Page images and extracted text ▸
■ ■ ■ ■

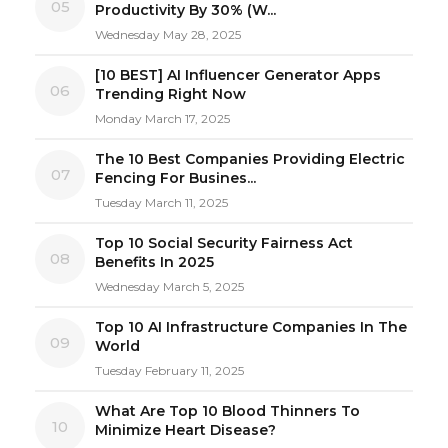
05
Productivity By 30% (W...
Wednesday May 28, 2025
[10 BEST] AI Influencer Generator Apps
06
Trending Right Now
Monday March 17, 2025
The 10 Best Companies Providing Electric
07
Fencing For Busines...
Tuesday March 11, 2025
Top 10 Social Security Fairness Act
08
Benefits In 2025
Wednesday March 5, 2025
Top 10 AI Infrastructure Companies In The
09
World
Tuesday February 11, 2025
What Are Top 10 Blood Thinners To
10
Minimize Heart Disease?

■ ■ ■ ■

Task description ▸ Print exactly the lines of the records from the one containing "The 10 Best Companies Providing Electric" through the end, and nothing besides them.

Answer area ▸
The 10 Best Companies Providing Electric
07
Fencing For Busines...
Tuesday March 11, 2025
Top 10 Social Security Fairness Act
08
Benefits In 2025
Wednesday March 5, 2025
Top 10 AI Infrastructure Companies In The
09
World
Tuesday February 11, 2025
What Are Top 10 Blood Thinners To
10
Minimize Heart Disease?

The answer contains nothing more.